There was a time when everyone said that military service would "make a man out of you". That was before women were allowed into combat, when we had the WACS and the WAVES, I believe it was, and women were delegated to secretarial chores or nursing. So the way to "become a man" was to join up. And, when World War II started, the boys couldn't wait to get old enough to join the service. Sometimes they joined at 17, their parents signing for them.

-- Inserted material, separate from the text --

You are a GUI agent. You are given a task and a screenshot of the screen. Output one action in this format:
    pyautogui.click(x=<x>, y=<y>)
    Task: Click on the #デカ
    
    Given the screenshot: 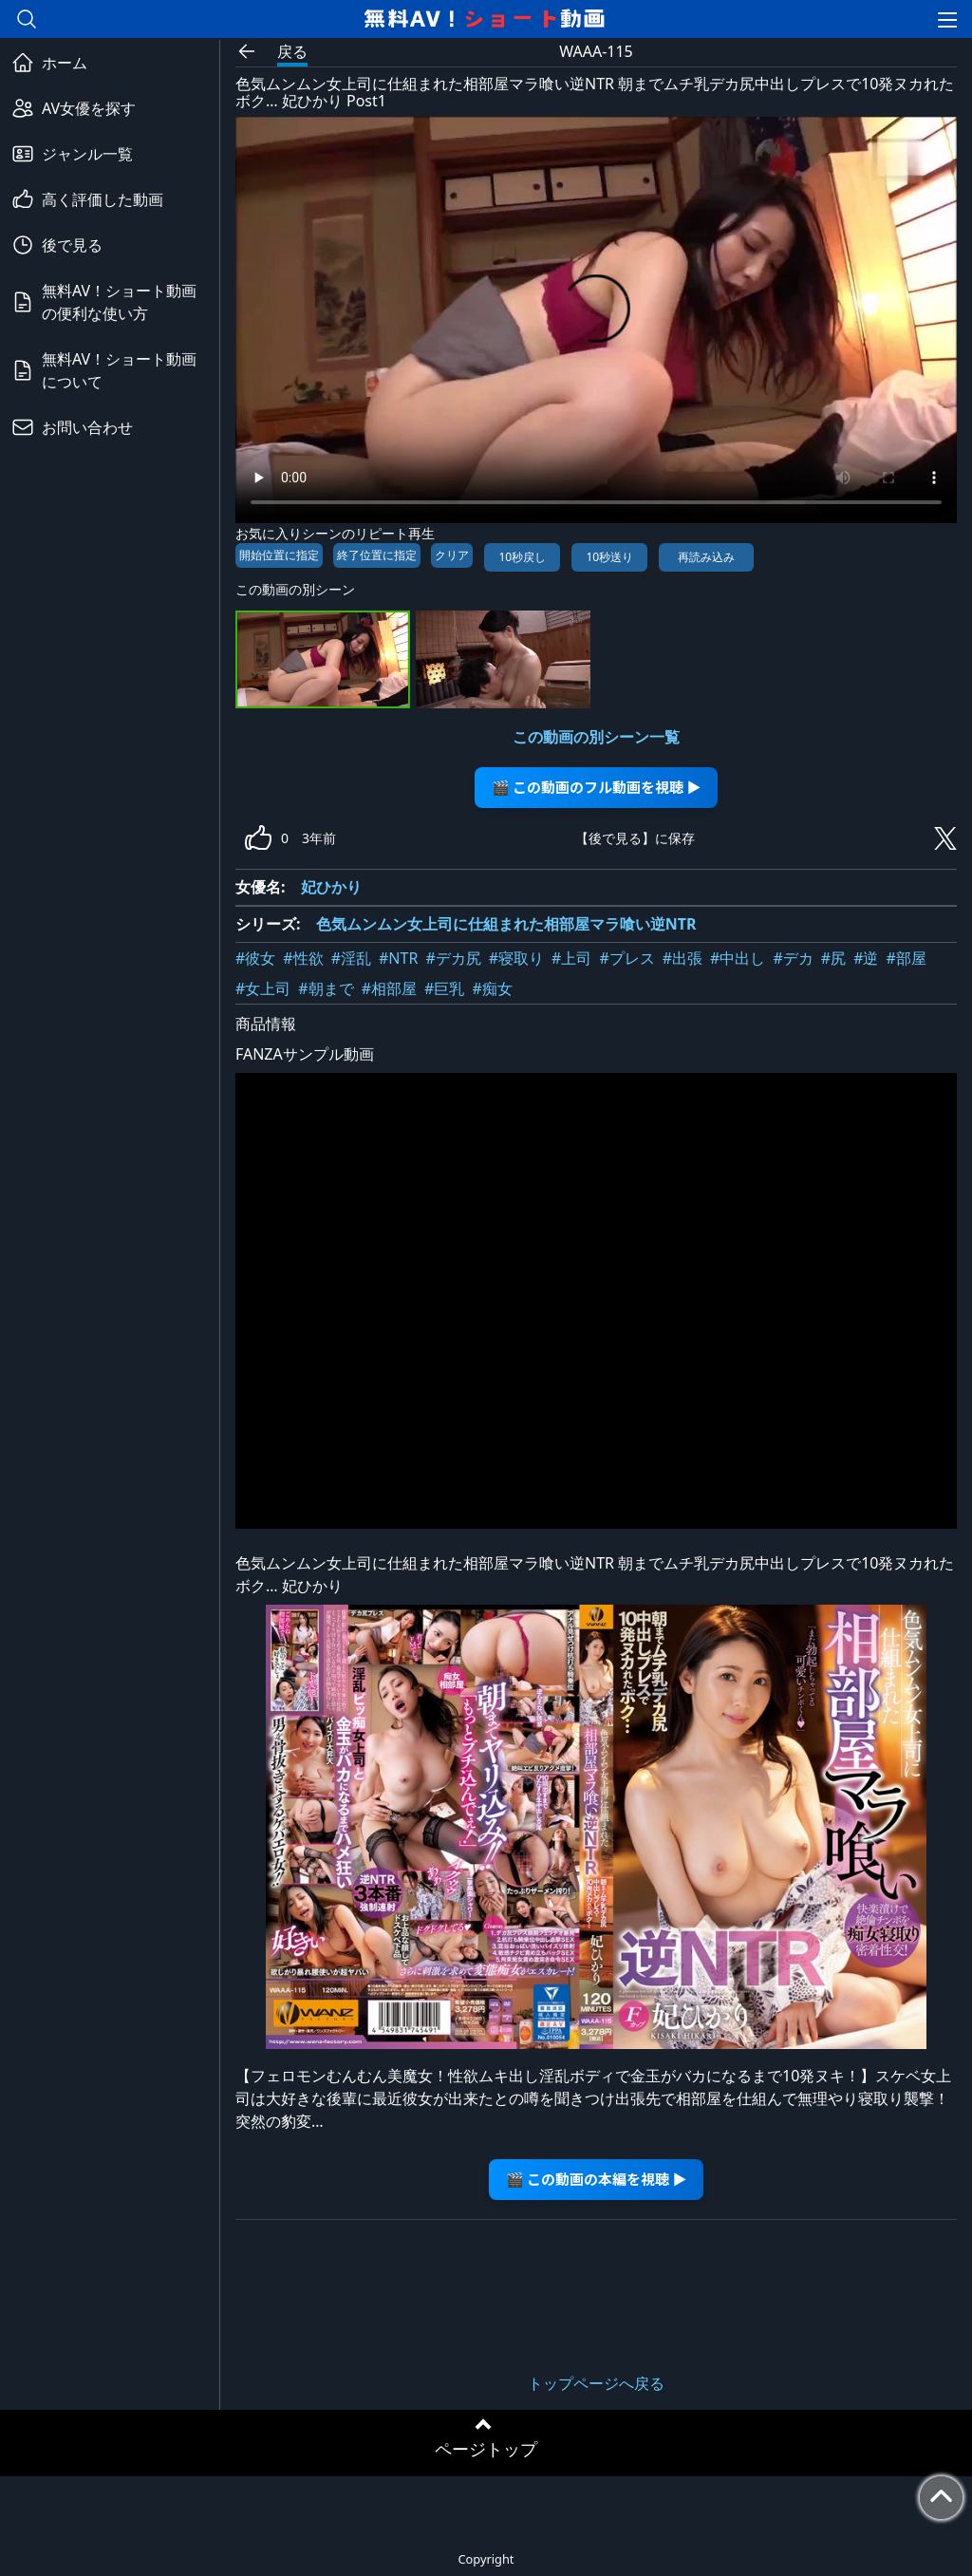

That was the day of true patriotism, not the false, Evangelically-smeared kind we have today that just fosters indignation instead of pride and dignity. Back then, we all worked in the war effort. My father collected tin foil. I collected money for gift packages for the soldiers. We proudly donated our milkweed pods for the creation of parachutes, since silk was a casualty of the War with Japan. We all endured the rationing of gas, sugar and other items. No one went around with signs saying "Support the Troops" back then. Everybody supported them. We didn't need reminders. We didn't have an angry group telling us how to feel or behave or believe!

Somehow, it seems ridiculous to me to wage a war that no one wants to fight. It seems to me that it is high time we got out of that war and brought our people home. There, they will have another struggle to confront....getting jobs and surviving in a chaotic world. Adjustment will not be easy for them.

So, I will say farewell to Josh and wish him well. And I will hope that this farewell hug is not the last I will ever give him. I will tell him that I am sorry we have sunk so low that recruiters have to lie to impressionable young boys. I will tell him that my fondest dream is of a peaceful America and that, as far as terrorism goes, I would rather face them together rather than send him out for them to target. The "Over There instead of Here" argument doesn't hold much water for me! Nor do I believe Josh is heading for a "Noble Cause".

But there's nothing I can do but accept what fate....and George Bush...has handed us....and write a letter to Cindy Sheehan and tell her to keep up the pressure. It won't change things, but if enough of us see the utter insanity of fighting this war, it just might help.